**Your goal**
Return each line of the listing that contains the string "Министерства".

**Given information**
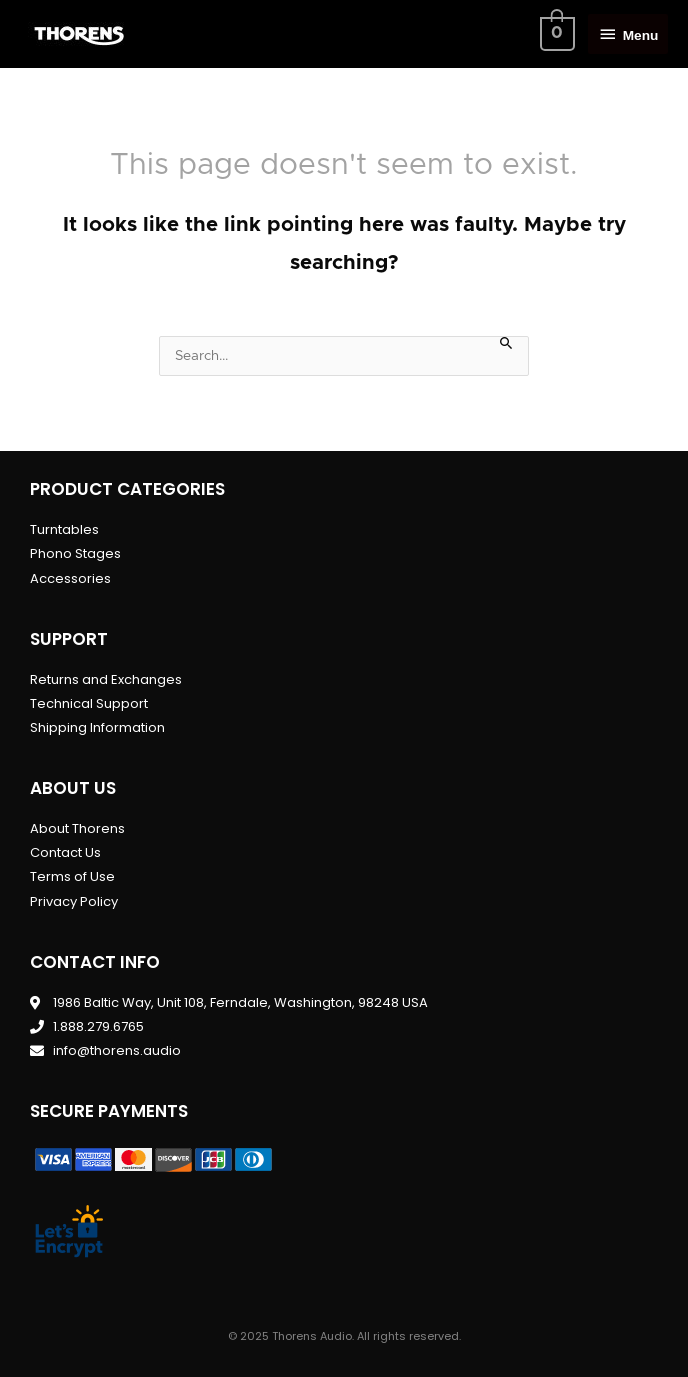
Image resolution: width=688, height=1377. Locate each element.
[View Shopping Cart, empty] (555, 34)
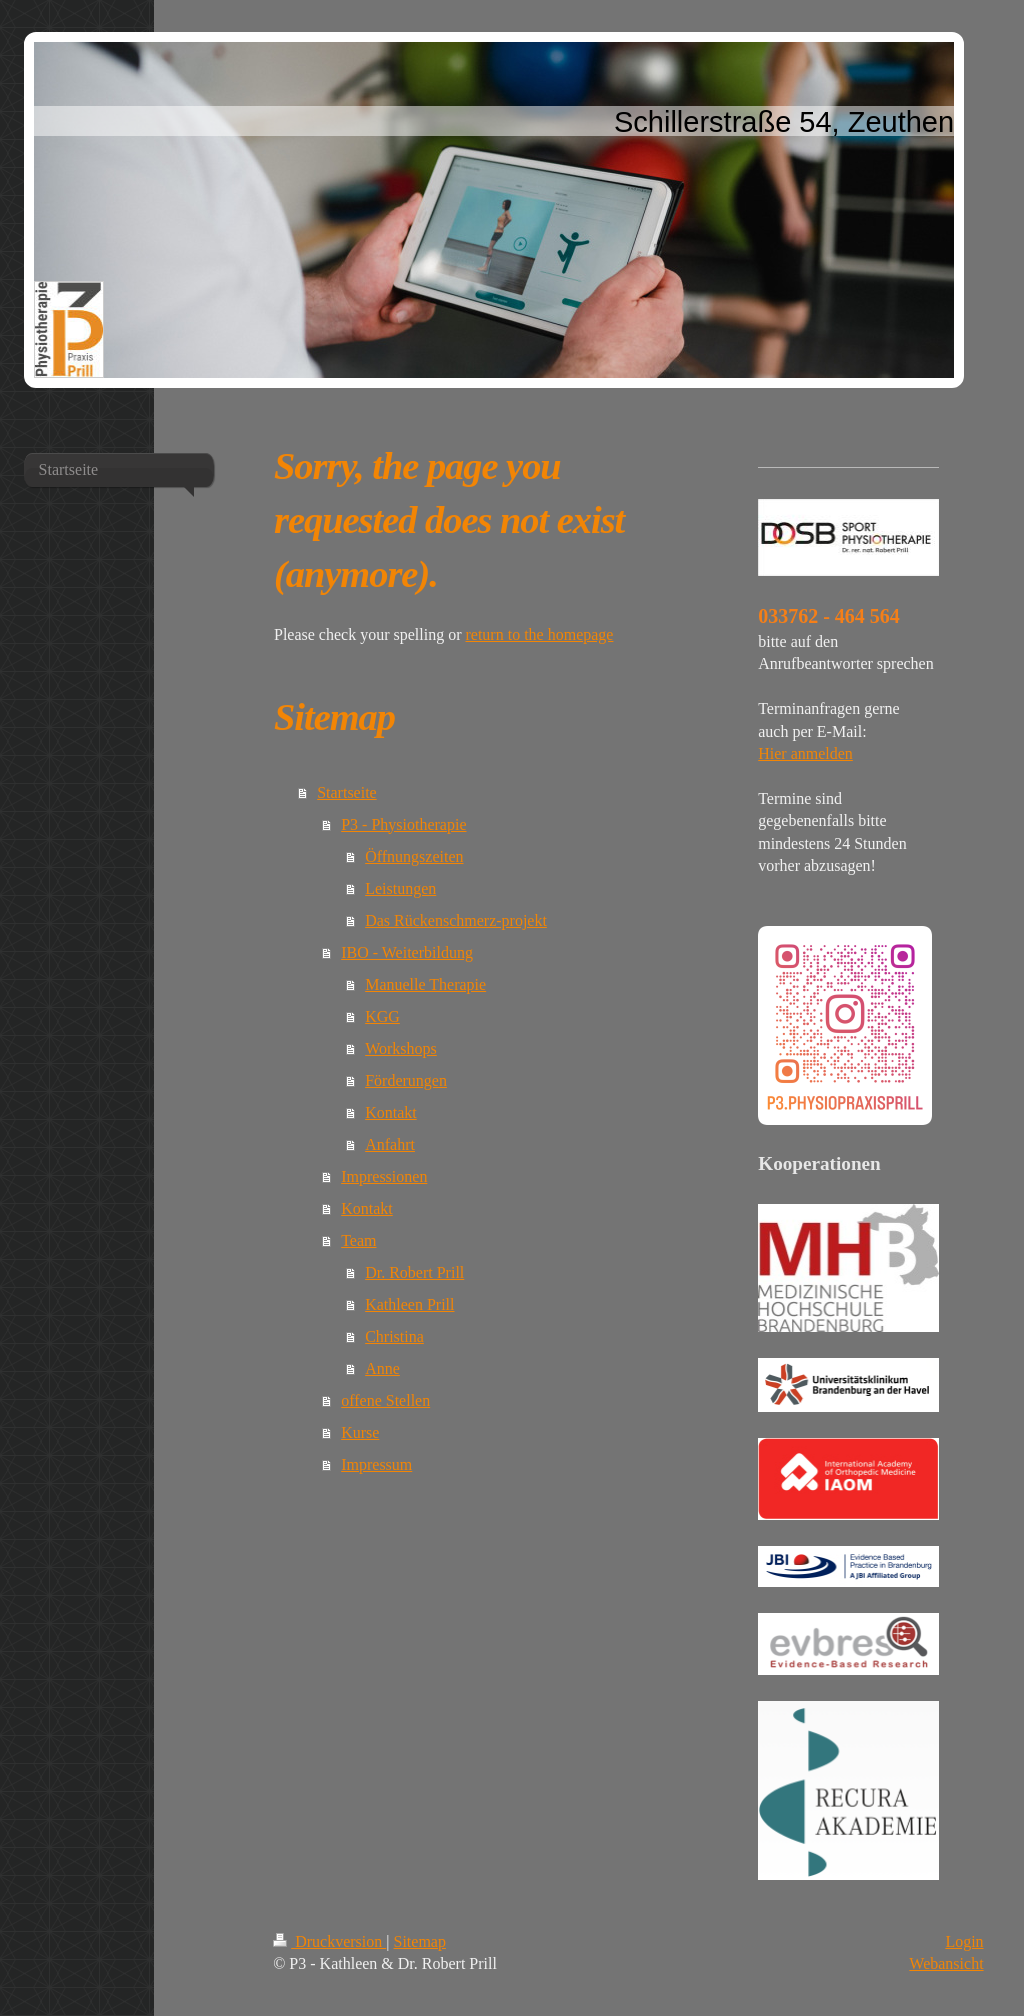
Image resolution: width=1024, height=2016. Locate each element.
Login (964, 1941)
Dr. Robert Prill (414, 1272)
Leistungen (400, 888)
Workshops (401, 1048)
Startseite (347, 792)
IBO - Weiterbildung (407, 952)
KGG (382, 1016)
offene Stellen (385, 1400)
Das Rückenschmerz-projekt (456, 920)
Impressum (376, 1464)
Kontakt (391, 1112)
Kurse (360, 1432)
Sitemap (420, 1941)
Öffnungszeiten (414, 856)
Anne (382, 1368)
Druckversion (329, 1941)
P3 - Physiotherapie (403, 824)
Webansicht (946, 1963)
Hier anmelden (805, 753)
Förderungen (406, 1080)
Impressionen (384, 1176)
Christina (394, 1336)
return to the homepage (539, 634)
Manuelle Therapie (425, 984)
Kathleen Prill (409, 1304)
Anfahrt (390, 1144)
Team (358, 1240)
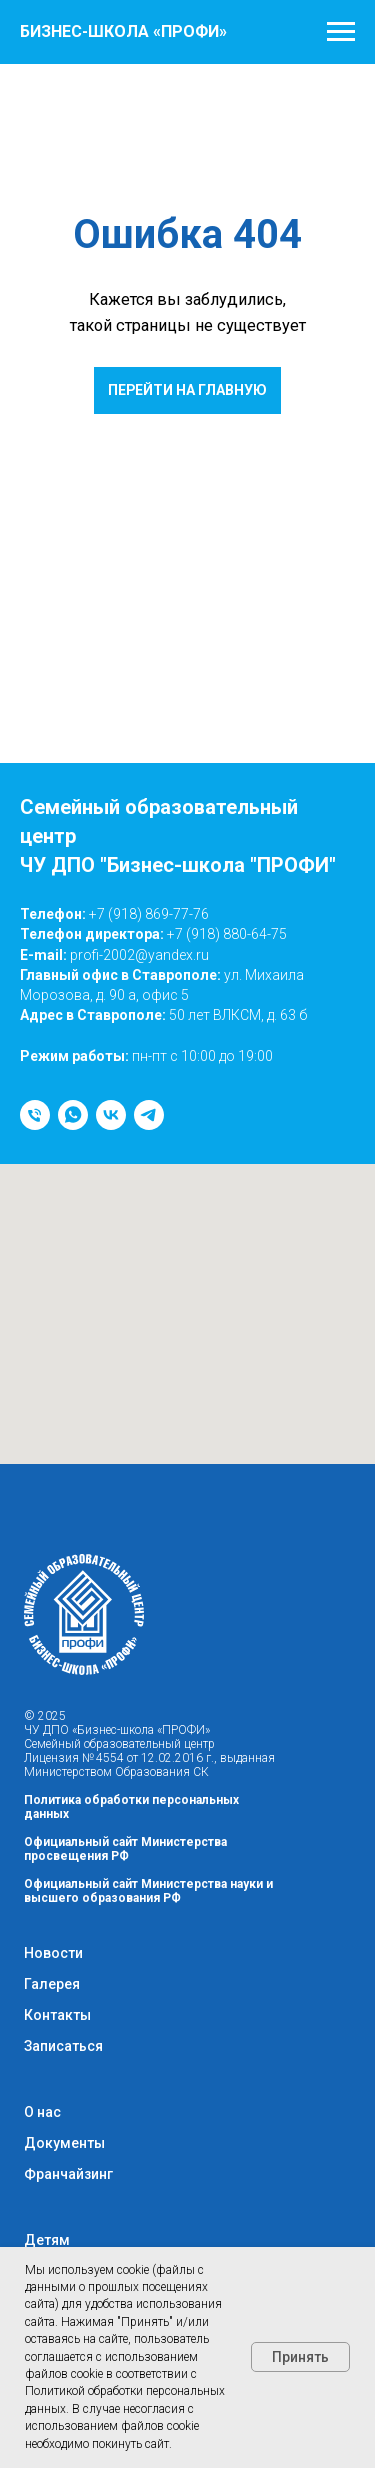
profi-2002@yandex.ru (139, 955)
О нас (42, 2112)
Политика (54, 1800)
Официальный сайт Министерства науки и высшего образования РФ (148, 1891)
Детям (47, 2240)
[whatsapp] (73, 1115)
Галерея (52, 1984)
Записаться (63, 2046)
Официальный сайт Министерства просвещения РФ (125, 1849)
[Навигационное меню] (341, 32)
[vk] (111, 1115)
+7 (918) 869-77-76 (149, 914)
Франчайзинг (68, 2174)
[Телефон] (35, 1115)
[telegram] (149, 1115)
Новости (53, 1953)
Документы (64, 2143)
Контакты (57, 2015)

**Final answer**
Официальный сайт Министерства науки и высшего образования РФ (148, 1891)
Официальный сайт Министерства просвещения РФ (125, 1849)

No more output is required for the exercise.